Segundo o site do Brighan and Women’s Hospital, os responsáveis pelo estudo explicam que o aumento deste aminoácido é responsável pela formação de placas cerebrais, placas essas que desencadeiam o aparecimento da doença e que causam, por exemplo, a perda de memória de forma gradual.

Para o estudo, os cientistas analisaram, ao longo de cinco anos, 270 adultos saudáveis com idades compreendidas entre 62 e 90 anos.

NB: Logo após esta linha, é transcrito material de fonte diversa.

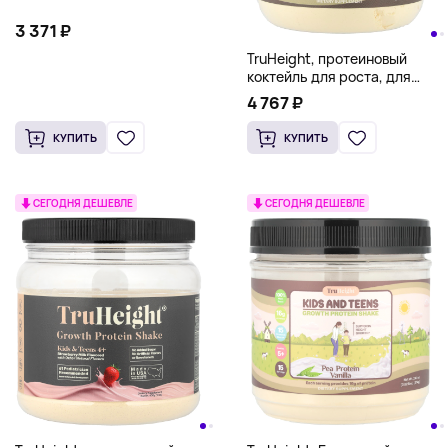
3 371 ₽
TruHeight, протеиновый
коктейль для роста, для
детей от 5 лет, ваниль, 682,5
4 767 ₽
г (1,5 фунта)
КУПИТЬ
КУПИТЬ
СЕГОДНЯ ДЕШЕВЛЕ
СЕГОДНЯ ДЕШЕВЛЕ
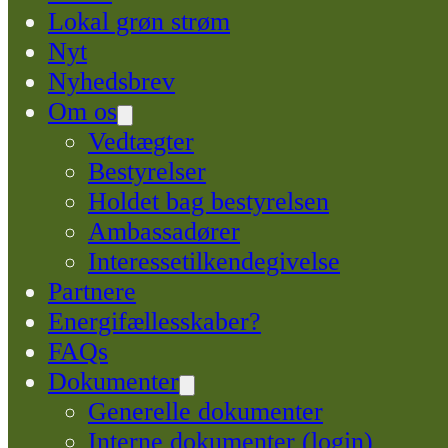
Lokal grøn strøm
Nyt
Nyhedsbrev
Om os
Vedtægter
Bestyrelser
Holdet bag bestyrelsen
Ambassadører
Interessetilkendegivelse
Partnere
Energifællesskaber?
FAQs
Dokumenter
Generelle dokumenter
Interne dokumenter (login)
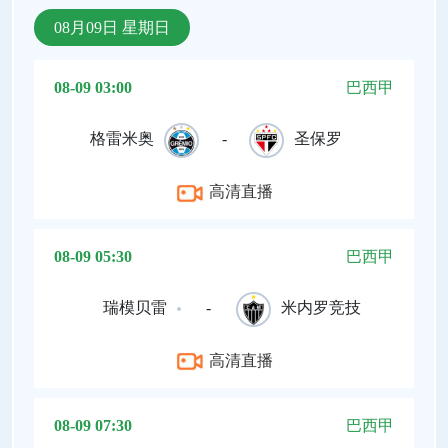
08月09日 星期日
08-09 03:00
巴西甲
格雷米奥
-
圣保罗
高清直播
08-09 05:30
巴西甲
瑞模贝雷
-
米内罗竞技
高清直播
08-09 07:30
巴西甲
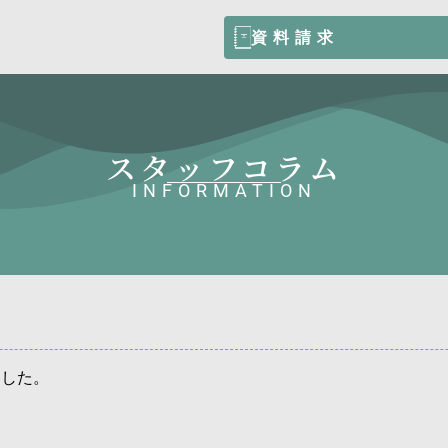
資料請求
スタッフコラム
INFORMATION
ました。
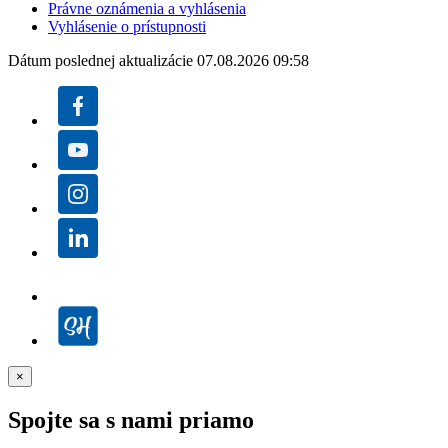
Právne oznámenia a vyhlásenia
Vyhlásenie o prístupnosti
Dátum poslednej aktualizácie 07.08.2026 09:58
×
Spojte sa s nami priamo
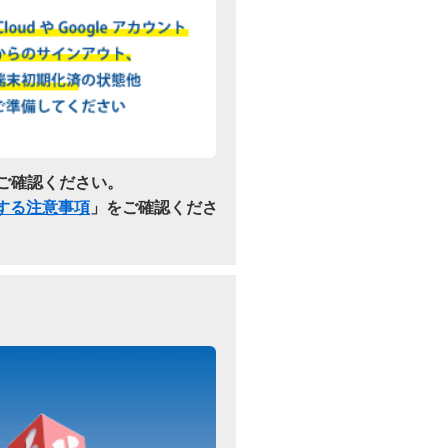
ご確認ください。
関する注意事項
」をご確認くださ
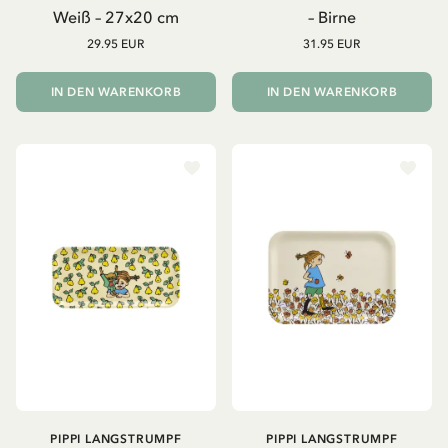
Weiß – 27x20 cm
– Birne
29.95 EUR
31.95 EUR
IN DEN WARENKORB
IN DEN WARENKORB
PIPPI LANGSTRUMPF
PIPPI LANGSTRUMPF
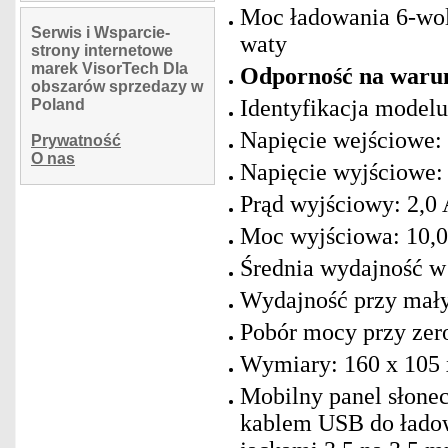
Moc ładowania 6-wol
Serwis i Wsparcie-
waty
strony internetowe
marek VisorTech Dla
Odporność na warun
obszarów sprzedazy w
Identyfikacja model
Poland
Napięcie wejściowe: 
Prywatność
O nas
Napięcie wyjściowe:
Prąd wyjściowy: 2,0
Moc wyjściowa: 10,
Średnia wydajność w
Wydajność przy mały
Pobór mocy przy zer
Wymiary: 160 x 105 
Mobilny panel słone
kablem USB do ładow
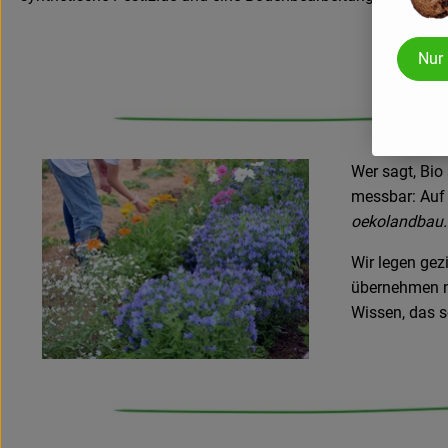
Nur
Wer sagt, Bio 
messbar: Auf
oekolandbau.d
Wir legen gez
übernehmen na
Wissen, das s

Todos os participantes tiveram os níveis de depressão analisados e o cérebro avaliado por via de ressonância magnética e assim que os dados destas duas análises foram cruzados, foi possível notar que a ansiedade é, de fato, um trampolim para o Alzheimer por estimular a produção do neurotransmissor que é visto como impulsionador da doença.

Apesar dos resultados serem concretos e coincidirem com outros estudos anteriormente realizados, importa realizar mais estudos para perceber se a ansiedade é causa ou consequência, e mais investigações que comprovem o real impacto da ansiedade, uma patologia mental muitas vezes desvalorizada.